The Russian government under President Vladimir Putin in 2003 leveled massive tax claims against Yukos, then Russia's largest oil company owned by the country's richest man, Mikhail Khodorkovsky. Russia imprisoned Khodorkovsky and seized the company's assets when it couldn't pay.

The move was widely seen as retaliation for Khodorkovsky's support for opposition political parties. Russia says it was merely seeking payment for back taxes and penalties that Yukos evaded in the period 2000-2003.

Khodorkovsky spent 10 years in prison before Putin pardoned him in December last year. Khodorkovsky has said he is not party to the case and is not interested in its outcome.

The arbitration panel in the Netherlands said it had awarded shareholders in the GML group just under half of their claim, going some way to covering the money they lost when the Kremlin seized Yukos.

"The award is a slam dunk. It is for $50 billion, and that cannot be disputed," said Tim Osborne, director of GML. "It's now a question of enforcing it."

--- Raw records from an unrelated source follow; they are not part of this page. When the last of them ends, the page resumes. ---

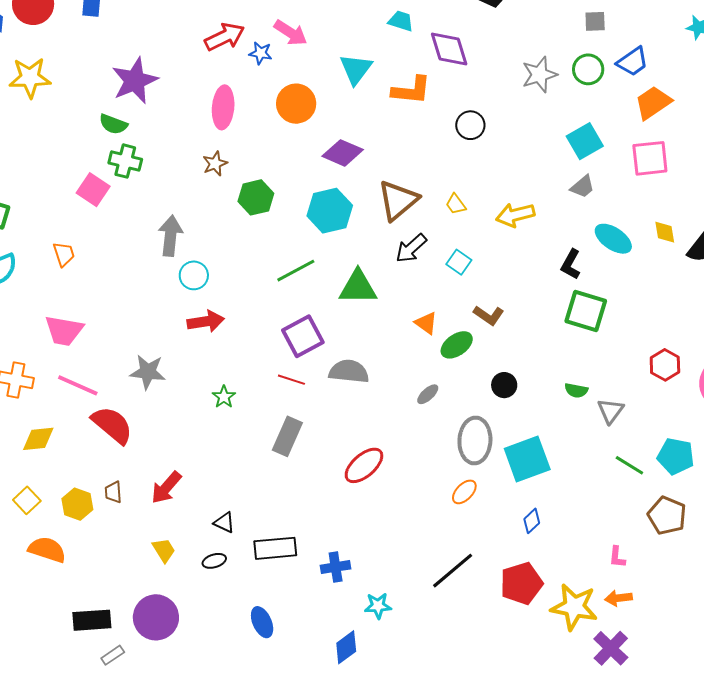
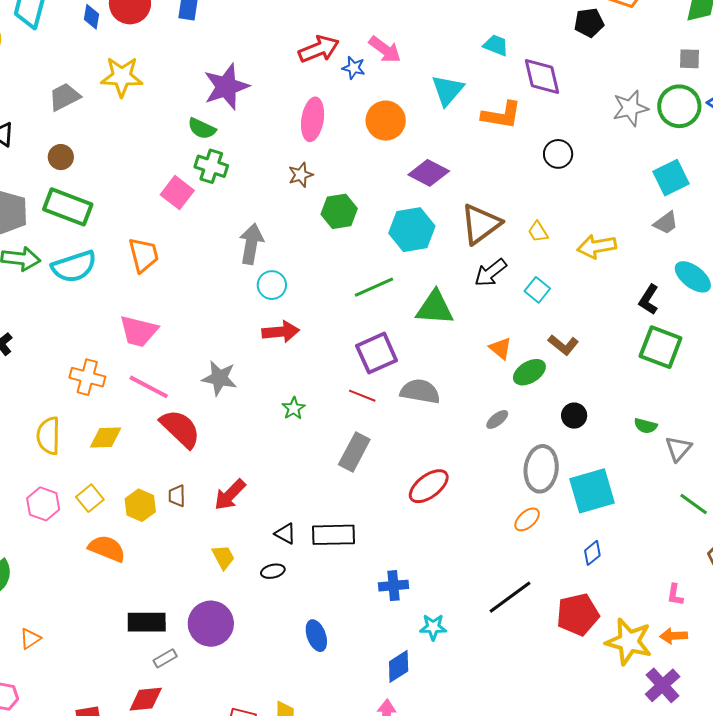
green circle: (588, 69) -> (679, 106), size x1.4
orange trapezoid: (64, 254) -> (144, 255), size x1.4
black rectangle: (275, 548) -> (334, 535), moved

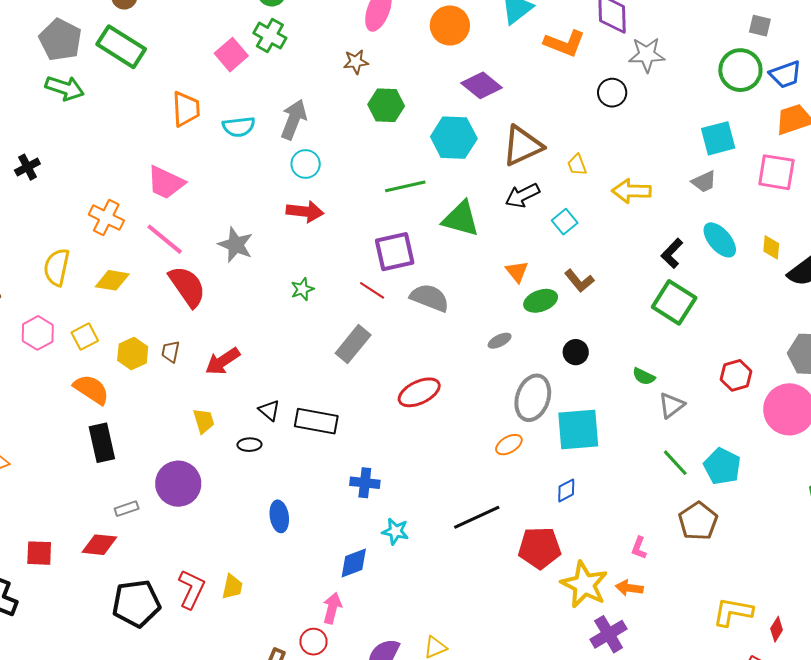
gray star: (630, 108) -> (647, 55), moved
cyan semicircle: (74, 267) -> (239, 127), moved, size x0.7
black rectangle: (147, 622) -> (102, 443), moved, turned 66

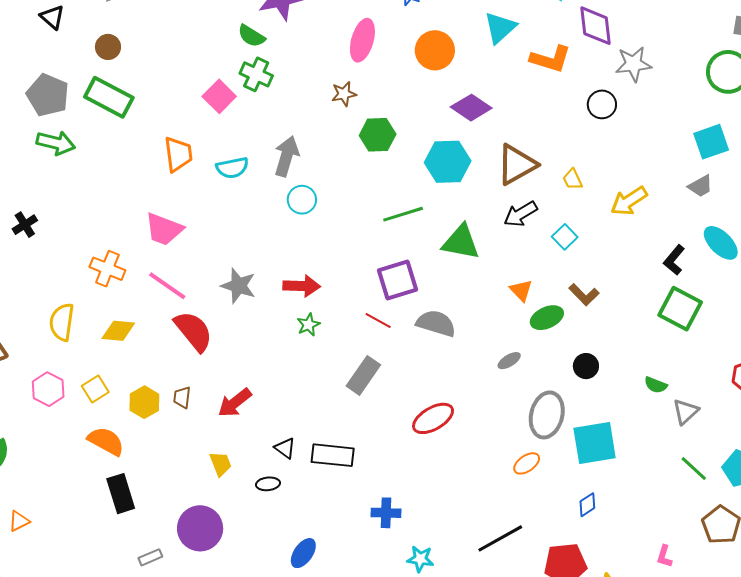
yellow arrow: (631, 191) -> (629, 201), turned -30
red arrow: (305, 212) -> (302, 286), moved
blue ellipse: (279, 516) -> (303, 553), turned 48

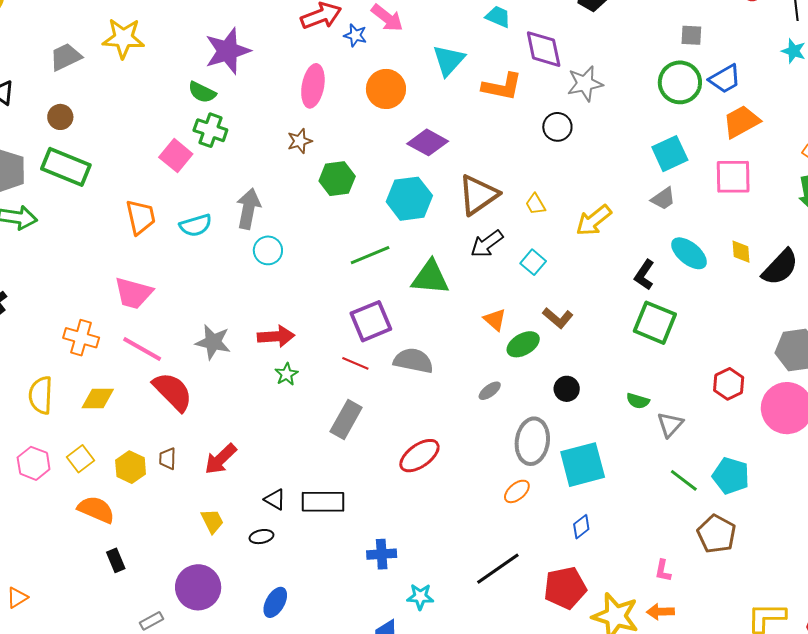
black rectangle: (121, 494) -> (116, 560), size x0.6
blue ellipse: (303, 553) -> (275, 602), moved

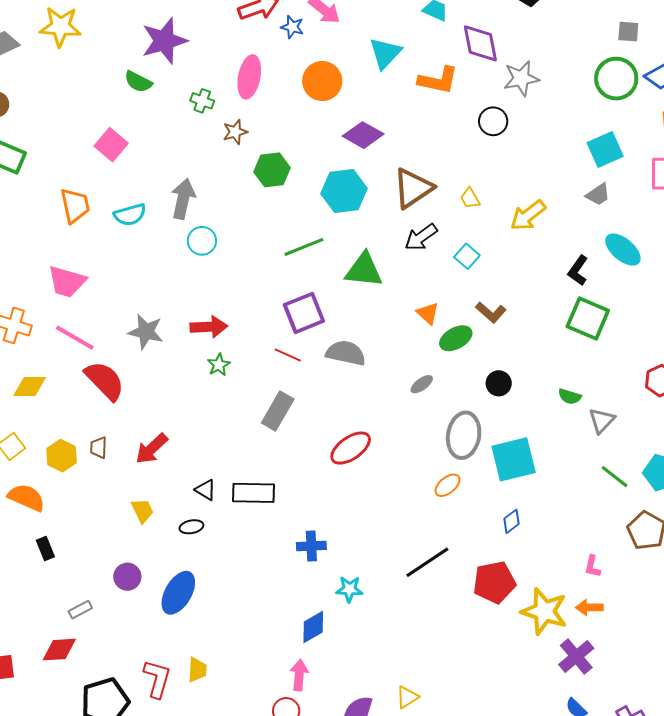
green cross: (210, 130) -> (202, 101), moved, size x0.7
purple circle: (198, 587) -> (127, 577), size x0.6
blue ellipse: (275, 602) -> (178, 593), moved, size x1.4

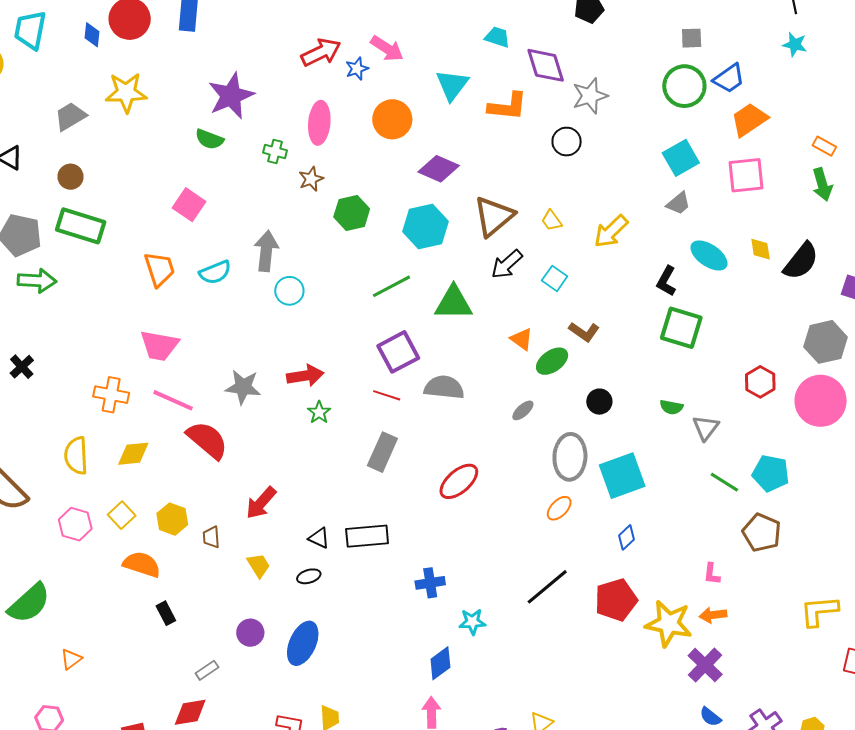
blue star: (292, 27) -> (357, 69), turned -30
brown trapezoid: (99, 448) -> (211, 537), moved

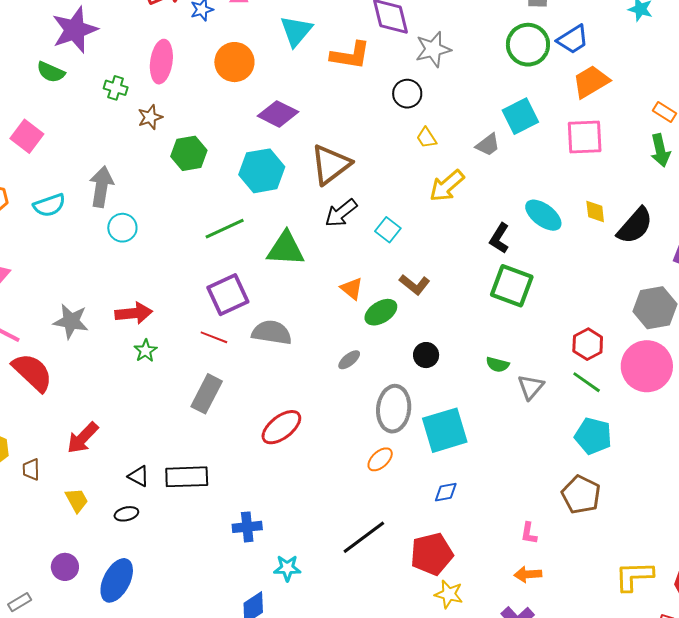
gray trapezoid: (678, 203) -> (488, 145), moved
yellow trapezoid: (552, 220) -> (426, 138), moved
green line: (724, 482) -> (587, 382), moved
blue diamond: (627, 537) -> (446, 492), turned 30
yellow star: (669, 624) -> (449, 594), moved, size x0.6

But Russian Foreign Minister Sergei Lavrov said Moscow would most likely appeal the decision, so shareholders, who have battled through the courts for a decade, might have longer to wait.

"The Russian side, those agencies which represent Russia in this process, will no doubt use all available legal possibilities to defend its position," he said when news of the award leaked ahead of the official announcement.

Lawyers, however, said there were only limited grounds on which to appeal.

The panel of judges, which has been reviewing the case since 2005, concluded that officials under President Putin had manipulated the legal system to bankrupt Yukos.

"Yukos was the object of a series of politically motivated attacks by the Russian authorities that eventually led to its destruction," the court said. "The primary objective of the Russian Federation was not to collect taxes but rather to bankrupt Yukos and appropriate its valuable assets."

The ruling adds to tensions between Russia and the international community at a time when relations are at their lowest ebb since the end of the Cold War. Russia faces international sanctions over its role in turmoil in eastern Ukraine and anger over the downing of a Malaysian airliner over the troubled region where Moscow-backed rebels are fighting a separatist campaign. The country is also grappling with slowing economic growth.

"This decision affects the assessment of the long-term financial stability of Russia and could become the basis for arguments for revising Russia's ratings by international rating agencies," said Credit Suisse economist Aleksei Pogorelov.

The $50 billion represents about 2.5 percent of Russia's total GDP worth, or more than half of Russia's Reserve Fund, which is earmarked to cover budget holes. The ruling also hit Russian stocks; the RTS index of Russian shares was down 2.8 percent Monday.

Separately, the European Court of Human Rights (ECHR) in Strasbourg is expected on Thursday to announce a separate decision on Yukos's multi-billion-dollar claim against Russia, ruling on 'just satisfaction' or compensation, a Yukos spokeswoman said.

"It is GML's belief that the 'Yukos affair' was a major strand in the Russian government's strategy to bring Russia's natural resources under direct Kremlin control and to use those resources as a tool to reassert control over Russia's former sphere of influence," Osborne said in testimony before the U.S. Helsinki Commission in 2009. "It marked a turning point" as Russia moved away from its "commitment to the rule of law, property rights, and energy security."

GML sought relief from the Permanent Court of Arbitration in The Hague, Netherlands, under the Energy Charter Treaty, which creates the legal basis for an open international energy market. The holding company claimed that Russia violated the treaty, which requires swift and fair compensation if assets are expropriated.

GML says that even before Russia filed its tax claim against Yukos, the company had paid $15 billion in taxes for the period on total income of $29 billion. The government claimed the company owed an additional $27 billion, bringing Yukos' total tax liability for the period to $42 billion — more than the company's gross income, according to GML.

"This is not taxation," Osborne said in testimony before a U.S. House Financial Services subcommittee in 2007. "This is confiscation."